→ **Extracted data entries**
======

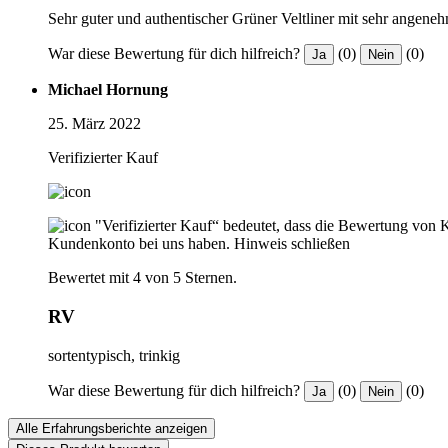
Sehr guter und authentischer Grüner Veltliner mit sehr angene
War diese Bewertung für dich hilfreich?
(0)
(0)
Ja
Nein
Michael Hornung
25. März 2022
Verifizierter Kauf
"Verifizierter Kauf“ bedeutet, dass die Bewertung von 
Kundenkonto bei uns haben.
Hinweis schließen
Bewertet mit 4 von 5 Sternen.
RV
sortentypisch, trinkig
War diese Bewertung für dich hilfreich?
(0)
(0)
Ja
Nein
Alle Erfahrungsberichte anzeigen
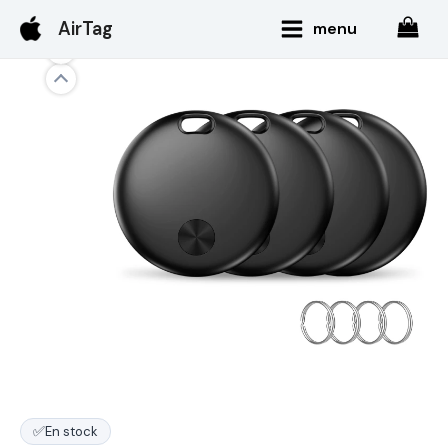
Aller
Main
AirTag
menu
au
Menu
contenu
✅
En stock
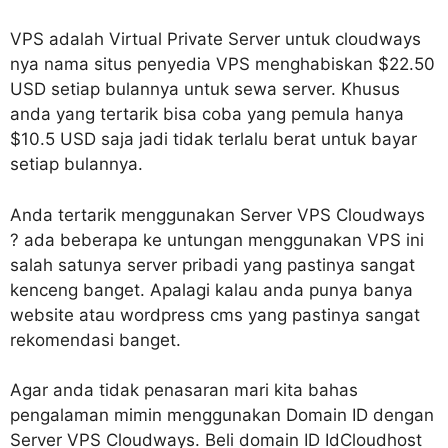
VPS adalah Virtual Private Server untuk cloudways
nya nama situs penyedia VPS menghabiskan $22.50
USD setiap bulannya untuk sewa server. Khusus
anda yang tertarik bisa coba yang pemula hanya
$10.5 USD saja jadi tidak terlalu berat untuk bayar
setiap bulannya.
Anda tertarik menggunakan Server VPS Cloudways
? ada beberapa ke untungan menggunakan VPS ini
salah satunya server pribadi yang pastinya sangat
kenceng banget. Apalagi kalau anda punya banya
website atau wordpress cms yang pastinya sangat
rekomendasi banget.
Agar anda tidak penasaran mari kita bahas
pengalaman mimin menggunakan Domain ID dengan
Server VPS Cloudways. Beli domain ID IdCloudhost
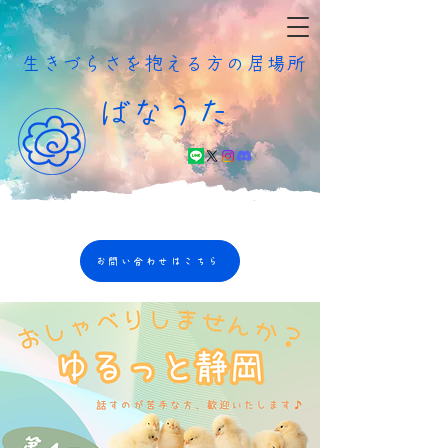
​生きづらさを抱える方の居場所
ばなうた
お問い合わせはこちら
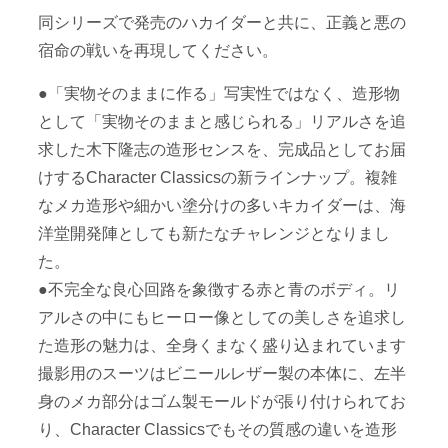
同シリーズで発売のハカイダーと共に、正義と悪の
宿命の戦いを再現してください。
●「実物そのままに作る」写実性ではなく、造形物
として「実物そのままと感じられる」リアルさを追
求した木下隆志の造形センスを、完成品としてお届
けするCharacter Classicsの新ラインナップ。複雑
なメカ造形や細かい塗分けの多いキカイダーは、海
洋堂開発陣としても新たなチャレンジとなりまし
た。
●不完全な良心回路を象徴する赤と青のボディ。リ
アルさの中にもヒーロー像としての美しさを追求し
た造形の魅力は、全身くまなく盛り込まれています
撮影用のスーツはビニールレザー製の本体に、左半
身のメカ部分はゴム製モールドが張り付けられてお
り、Character Classicsでもその質感の違いを造形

======

Reprint every record exactly and skip the pictures.

Sehr guter und authentischer Grüner Veltliner mit sehr angene
War diese Bewertung für dich hilfreich?
(0)
(0)
Ja
Nein
Michael Hornung
25. März 2022
Verifizierter Kauf
"Verifizierter Kauf“ bedeutet, dass die Bewertung von 
Kundenkonto bei uns haben.
Hinweis schließen
Bewertet mit 4 von 5 Sternen.
RV
sortentypisch, trinkig
War diese Bewertung für dich hilfreich?
(0)
(0)
Ja
Nein
Alle Erfahrungsberichte anzeigen
Aller
Main
AirTag
menu
au
Menu
contenu
✅
En stock
VPS adalah Virtual Private Server untuk cloudways
nya nama situs penyedia VPS menghabiskan $22.50
USD setiap bulannya untuk sewa server. Khusus
anda yang tertarik bisa coba yang pemula hanya
$10.5 USD saja jadi tidak terlalu berat untuk bayar
setiap bulannya.
Anda tertarik menggunakan Server VPS Cloudways
? ada beberapa ke untungan menggunakan VPS ini
salah satunya server pribadi yang pastinya sangat
kenceng banget. Apalagi kalau anda punya banya
website atau wordpress cms yang pastinya sangat
rekomendasi banget.
Agar anda tidak penasaran mari kita bahas
pengalaman mimin menggunakan Domain ID dengan
Server VPS Cloudways. Beli domain ID IdCloudhost
​生きづらさを抱える方の居場所
ばなうた
お問い合わせはこちら
同シリーズで発売のハカイダーと共に、正義と悪の
宿命の戦いを再現してください。
●「実物そのままに作る」写実性ではなく、造形物
として「実物そのままと感じられる」リアルさを追
求した木下隆志の造形センスを、完成品としてお届
けするCharacter Classicsの新ラインナップ。複雑
なメカ造形や細かい塗分けの多いキカイダーは、海
洋堂開発陣としても新たなチャレンジとなりまし
た。
●不完全な良心回路を象徴する赤と青のボディ。リ
アルさの中にもヒーロー像としての美しさを追求し
た造形の魅力は、全身くまなく盛り込まれています
撮影用のスーツはビニールレザー製の本体に、左半
身のメカ部分はゴム製モールドが張り付けられてお
り、Character Classicsでもその質感の違いを造形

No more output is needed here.